Костантино был на дежурстве, так что мне пришлось прождать целый час, если не больше. Я в одиночестве гулял под портиками аккуратного, надраенного до блеска провинциального городка. На площади раскинулись прилавки рождественской ярмарки, в тумане витал запах жженого сахара и сосисок на гриле. Вдалеке, за крышами австро-венгерских дворцов, точно горы дутого хрусталя, виднелись вершины Альп. Над улицами были развешены разноцветные лампочки, гирлянды целующихся ангелочков, звездочки. Я останавливался у маленьких, украшенных к празднику витрин, заглядывал в окна парфюмерных магазинов, разглядывал магазинчики, где продавали снаряжение для альпинистов, дубленки и непродуваемые куртки. Все эти вещи словно свидетельствовали о том, что где-то есть другая жизнь, в которой тепло и можно укрыться от ветра и холода. Я потер руки, согрел дыханием краешек шарфа. Меня переполняла радость, – казалось, от соприкосновения с блестящей изморозью горного воздуха моя душа очистилась. И хотя нам пришлось так долго страдать, теперь все это останется в прошлом. Мы больше не будем бежать от себя, не будем мучить друг друга, – по крайней мере, я точно не буду. Мне хотелось сказать ему об этом.
Среди этих чудесных улочек, украшенных мерцающими в тумане огоньками, дрожащими, точно пламя свечей, с которыми служки шествуют вокруг алтаря, мне вмиг стало все ясно и очевидно. Нам нужно бежать из этого дряхлого города, затянувшегося петлей вокруг шеи. Кем я мнил себя все эти годы? Ничтожный, нелепый персонаж, бесталанный хвастун. Но теперь все будет иначе. Костантино разом прояснил мне все. Моя грудь вздымалась так, словно я был только что сотворенным ангелом. Туман опускался все ниже и ниже, он завис в конце улицы в проеме каменной арки, которая теперь казалась вратами в другой мир. «Ворота в рай», – подумал я.
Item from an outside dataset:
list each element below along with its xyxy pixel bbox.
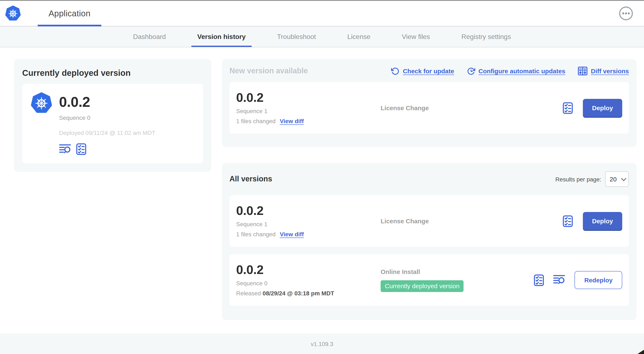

Я очутился в туманной лагуне. Выложенная внахлест каменная мостовая образовывала длинные полосы-меридианы, и казалось, что они движутся, кружатся вокруг романского собора, словно волны. Я прошел вдоль паперти и толкнул боковую дверь. За ней на меня, как всегда неожиданно, обрушилась глубина церковного чрева: центральный неф, огромные колонны, приподнятый амвон. Лестница вела вниз, в крипту.
Там была капелла, от пола до потолка заполненная человеческими костями, вдоль стен – витрины с черепами. Я кинул монетку, взял свечку и воткнул ее в железный свечник рядом с такими же, но уже догоревшими свечами. Длинный белесый ряд оплывших свечей, которые никто не позаботился убрать. Я стоял и смотрел, как воск стекает по свече, и думал о тех душах, которые перешли в мир иной, и о том, что все мы когда-нибудь последуем за ними. Когда-нибудь эта бессмысленная борьба закончится. Я думал и о том, что кому-то легко исполнить свое предназначение и они быстро достигают цели, другим же суждено вечно сомневаться и умереть с чувством горечи и разочарования… Мы – только мелкие штрихи на огромной картине. Чтобы закончить ее, требуются десятки поколений, и только тогда она заблестит во всей своей красоте. Я вспомнил маму, ее благородные черты, и мне почудилось, что она обернулась и окликнула меня. Я решил продать ее драгоценности и показал их ювелиру из еврейского квартала. Особенно ценным оказалось одно кольцо, которое Джорджетта никогда не снимала, – с огромным рубином кровавого цвета. И когда в детстве я смотрел на этот камень, мне казалось, что я чувствую, как бьется мамино сердце. Вырученных денег вполне бы хватило нам с Костантино, пока мы будем потихоньку искать работу.